Artificial Intelligence - A beginner's guide to Natural Language Processing

Processing and Understanding Human Language

Posted by Sheia Anandaraj on August 05, 2020 · 9 mins read

In this series, we would be exploring, at a high level, some ideas, techniques, and algorithms that are at the foundation of AI. AI covers a wide range of techniques and in this series, I would be covering the following categories of problems:

  1. Search – searching for a solution to a problem, for example driving directions from point A to point B
  2. Knowledge – making inferences given some information
  3. Uncertainty – dealing with uncertain events
  4. Optimization – locating the best option among a possible set of solutions
  5. Learning – being able to perform a task by learning from data
  6. Neural Networks – drawing inspiration from human intelligence
  7. Language – understanding natural language

In this post, we will explore Language.

7. Natural Language Processing

So far, the AI problem areas we dealt with needed us to formulate the problem in a way AI can understand. Now we will look at some ideas that will enable AI to interpret our language.
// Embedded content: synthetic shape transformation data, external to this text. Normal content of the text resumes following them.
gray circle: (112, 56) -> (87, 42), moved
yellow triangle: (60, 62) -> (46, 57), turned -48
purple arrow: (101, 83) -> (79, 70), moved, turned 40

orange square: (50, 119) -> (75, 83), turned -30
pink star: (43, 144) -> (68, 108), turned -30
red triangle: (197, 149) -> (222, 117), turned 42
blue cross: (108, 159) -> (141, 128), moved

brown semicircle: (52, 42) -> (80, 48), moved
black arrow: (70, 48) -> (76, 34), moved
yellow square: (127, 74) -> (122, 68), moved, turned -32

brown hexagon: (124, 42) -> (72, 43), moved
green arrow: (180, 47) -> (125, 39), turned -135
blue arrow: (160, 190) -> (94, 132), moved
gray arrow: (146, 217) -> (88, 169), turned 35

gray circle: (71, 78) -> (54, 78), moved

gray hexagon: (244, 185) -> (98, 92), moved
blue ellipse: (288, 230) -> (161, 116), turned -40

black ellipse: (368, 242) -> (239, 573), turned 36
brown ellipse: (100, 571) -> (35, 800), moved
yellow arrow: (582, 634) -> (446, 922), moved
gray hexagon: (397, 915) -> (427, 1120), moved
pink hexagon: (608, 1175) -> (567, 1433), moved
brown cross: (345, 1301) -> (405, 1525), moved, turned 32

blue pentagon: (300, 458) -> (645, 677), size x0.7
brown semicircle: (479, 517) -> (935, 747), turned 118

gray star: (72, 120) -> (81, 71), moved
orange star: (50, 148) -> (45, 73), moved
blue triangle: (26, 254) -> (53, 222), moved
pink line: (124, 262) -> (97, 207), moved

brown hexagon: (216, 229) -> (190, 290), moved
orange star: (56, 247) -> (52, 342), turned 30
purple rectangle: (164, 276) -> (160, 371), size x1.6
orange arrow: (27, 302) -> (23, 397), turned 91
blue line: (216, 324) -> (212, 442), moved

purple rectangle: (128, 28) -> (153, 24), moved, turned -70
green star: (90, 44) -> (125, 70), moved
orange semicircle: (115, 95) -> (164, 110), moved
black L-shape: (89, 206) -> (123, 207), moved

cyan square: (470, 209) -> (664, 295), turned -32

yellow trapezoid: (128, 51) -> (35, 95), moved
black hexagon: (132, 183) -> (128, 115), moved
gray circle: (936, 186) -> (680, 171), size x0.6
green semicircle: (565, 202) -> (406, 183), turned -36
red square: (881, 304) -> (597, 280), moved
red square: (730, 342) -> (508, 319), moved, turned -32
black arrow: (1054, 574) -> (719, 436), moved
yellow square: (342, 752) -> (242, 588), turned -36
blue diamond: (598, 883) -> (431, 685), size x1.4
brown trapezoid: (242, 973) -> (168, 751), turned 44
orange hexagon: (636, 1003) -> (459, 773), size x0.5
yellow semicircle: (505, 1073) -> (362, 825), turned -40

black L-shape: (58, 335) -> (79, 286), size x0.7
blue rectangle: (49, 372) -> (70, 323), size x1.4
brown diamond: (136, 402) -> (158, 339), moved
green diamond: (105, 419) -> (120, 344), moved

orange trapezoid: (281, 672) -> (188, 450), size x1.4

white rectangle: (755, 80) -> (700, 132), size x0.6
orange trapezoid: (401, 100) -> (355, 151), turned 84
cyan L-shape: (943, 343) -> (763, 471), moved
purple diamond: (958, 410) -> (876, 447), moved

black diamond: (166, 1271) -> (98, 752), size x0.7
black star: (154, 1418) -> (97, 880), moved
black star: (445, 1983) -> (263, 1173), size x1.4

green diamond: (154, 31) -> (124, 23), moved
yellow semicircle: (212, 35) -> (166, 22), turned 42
Natural Language Processing (NLP) is about coming up with algorithms that will enable AI to process and understand natural language. It involves understanding the syntax and semantics of the human language to generate sentences, to make predictions about texts in a written or spoken language and to do much more.

Applications

Some of the tasks under NLP are as follows:

  1. Automatic Summarization - summarizing the contents in a document.
  2. Information Extraction - identifying key information from a given document.
  3. Language Identification - identifying the language on a page. For example, the experience of a web browser recognizing that the webpage you have opened is in another language and asking if it needs to be translated into English.
  4. Machine Translation - translating text from one language to another.
  5. Named Entity Recognition - identifying names of entities such as companies, people, location, etc. which are usually the relevant parts of a document.
  6. Speech Recognition - processing and interpreting audio as done by Siri, Amazon Echo or Alexa.
  7. Text classification - grouping text into categories. For example, categorizing an email as a Spam email or an Inbox item. Another example would be sentiment analysis wherein a product review is categorized a positive or negative.
  8. Word Sense Disambiguation - determining the meaning of a word depending on the context in which it is used.
  9. Information Retrieval - finding relevant documents in response to a user query
  10. Topic Modeling - discovering the topics for a set of documents; topics such as the imp people, objects, etc. or any imp words or keywords that set that doc apart from others.
Approach

Understanding the structure and semantics of a language are the two main challenges in the world of NLP.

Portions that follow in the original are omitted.